Comes in a NEX mount for the Sony Alphas :



Antono Refa said:


> beckstoy said:
> 
> 
> > Anyone know if anyone (any company) ever considered a faster lens than 2.8 in this range? I understand weight would be a serious issue...
> ...


----------



## jeffa4444 (Sep 28, 2015)

Even the basic EF 70-200 f4L is sharp Ive used this lens for years (on a tripod) and Ive never felt it was a "bad" lens. Ive only bought a 5Ds this weekend so not had the chance to try the lens on it yet but I certainly will be the only aspect of this lens that makes it a departure from normal L lenses is the lack of weather sealing at the rear of the lens which must be peanuts to add.


----------



## 9VIII (Sep 28, 2015)

I agree that this would be the ideal lens to introduce DO with zoom. And they could make version 1 just an upgrade in size leaving room for a version 2 with perfected optics later.
I doubt they could perfect the optics on their first try anyway, even the 400f4DO gives lesser IQ to the non-DO equivalents.
The 70-200f2.8IS2 also still has a bit of room for upgrading the optics across the zoom range and in general as well. Given the state of the competition I can only assume that the 70-200 range at f2.8 is not an easy task to begin with.


----------



## Zv (Sep 28, 2015)

The f/4L IS could do with a few minor improvements I'd say but certainly not something that is in dire need of replacing. Would be interesting if it's a lighter design with updated and less noisy IS! My copy is OK at 70mm, nothing great so maybe they could sort that issue out and throw in the BR element and you'd have a very tidy little lens fit for all kinds of high megapixel action! 

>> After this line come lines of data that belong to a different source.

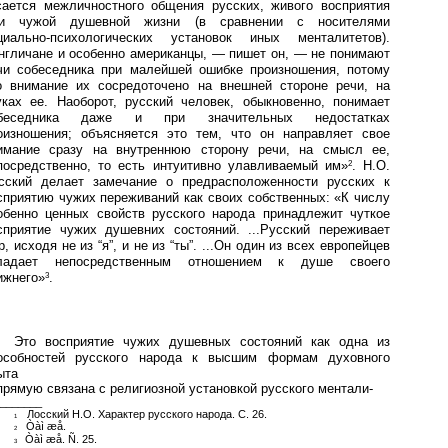
сается межличностного общения русских, живого восприятия
и чужой душевной жизни (в сравнении с носителями
циально-психологических установок иных менталитетов).
нгличане и особенно американцы, — пишет он, — не понимают
чи собеседника при малейшей ошибке произношения, потому
о внимание их сосредоточено на внешней стороне речи, на
уках ее. Наоборот, русский человек, обыкновенно, понимает
беседника даже и при значительных недостатках
оизношения; объясняется это тем, что он направляет свое
имание сразу на внутреннюю сторону речи, на смысл ее,
посредственно, то есть интуитивно улавливаемый им»
. Н.О.
2
сский делает замечание о предрасположенности русских к
сприятию чужих переживаний как своих собственных: «К числу
обенно ценных свойств русского народа принадлежит чуткое
сприятие чужих душевних состояний. ...Русский переживает
р, исходя не из “я”, и не из “ты”. ...Он один из всех европейцев
ладает непосредственным отношением к душе своего
ижнего»
.
3
Это восприятие чужих душевных состояний как одна из
особностей русского народа к высшим формам духовного
ыта
прямую связана с религиозной установкой русского ментали-
_______
Лосский Н.О. Характер русского народа. С. 26.
1
Òàì æå.
2
Òàì æå. Ñ. 25.
3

Note to self - I really need to start using this lens more!


----------



## Bullwye (Sep 28, 2015)

I do not think that BR is required for the 2.8 II. Never noticed any purple borders, not even wide open


----------



## davidcl0nel (Sep 28, 2015)

Bullwye said:


> I do not think that BR is required for the 2.8 II. Never noticed any purple borders, not even wide open



Yes, but maybe you can replace 14 lenses in 7 groups (just kidding) with _one_ BR, just to correct the color abberation.


----------



## Alejandro (Sep 28, 2015)

How big would a 70-200 f/2 be?


----------



## TeT (Sep 28, 2015)

Alejandro said:


> How big would a 70-200 f/2 be?



About $3,800.00 Big


----------



## unfocused (Sep 28, 2015)

Since I just ordered a 70-200 f2.8 II I'm guessing that's the lens they will replace.


----------



## CanoKnight (Sep 28, 2015)

Antono Refa said:


> Maybe it's a 70-200mm f/2.8 *DO* IS USM



Or a 70-200mm f/4 DO BR EF-S IS USM ?
(What letters of the alphabet did I miss.. )


----------



## mb66energy (Sep 28, 2015)

TeT said:


> Alejandro said:
> 
> 
> > How big would a 70-200 f/2 be?
> ...



Bigger: $15 000 - compare to 200-400 and it isn't easier to do similar with shorter focal ranges.

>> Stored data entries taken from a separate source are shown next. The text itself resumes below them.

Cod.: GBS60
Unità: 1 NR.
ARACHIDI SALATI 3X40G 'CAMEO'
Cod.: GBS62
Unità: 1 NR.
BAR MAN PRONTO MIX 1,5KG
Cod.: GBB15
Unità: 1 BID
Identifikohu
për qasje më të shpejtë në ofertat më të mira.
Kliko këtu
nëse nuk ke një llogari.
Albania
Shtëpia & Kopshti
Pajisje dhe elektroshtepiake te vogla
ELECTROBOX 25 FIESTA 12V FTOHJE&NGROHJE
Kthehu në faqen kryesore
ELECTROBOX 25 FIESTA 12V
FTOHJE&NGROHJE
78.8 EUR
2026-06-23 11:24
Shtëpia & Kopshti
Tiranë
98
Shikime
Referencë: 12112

About the new 70-200: Still hoping for a 50-200 or 40-200 walk-around lens ...


----------



## midluk (Sep 28, 2015)

CanoKnight said:


> Or a 70-200mm f/4 DO BR EF-S IS USM ?
> (What letters of the alphabet did I miss.. )


you missed "L". At least the rumor tells us it's "L".


----------



## Don Haines (Sep 28, 2015)

Given that both the 70-200F2.8 and the 70-200F4 are both stellar performers with astounding sharpness, if Canon is working on a replacement then whatever configuration the lens comes in will probably be one of the best IQ zoom lenses ever, perhaps even good enough to crack the top 1000 on DXO......


----------



## Daniel Flather (Sep 28, 2015)

PureClassA said:


> and one that also appears to yield some notable results.




Like profit margins.


----------



## LetTheRightLensIn (Sep 28, 2015)

Maybe the 70-200 2.8 non-IS II? otherwise it seems very odd

the f/4 IS already works very well and, of course so does the 2.8 IS II

the 2.8 non-IS was awesome on aps-c but borders a little dicey on FF and I think it's not been made for a while

never tried the f/4 non-IS but heard it was fine enough


----------



## hubie (Sep 28, 2015)

Don Haines said:


> Given that both the 70-200F2.8 and the 70-200F4 are both stellar performers with astounding sharpness, if Canon is working on a replacement then whatever configuration the lens comes in will probably be one of the best IQ zoom lenses ever, perhaps even good enough to crack the top 1000 on DXO......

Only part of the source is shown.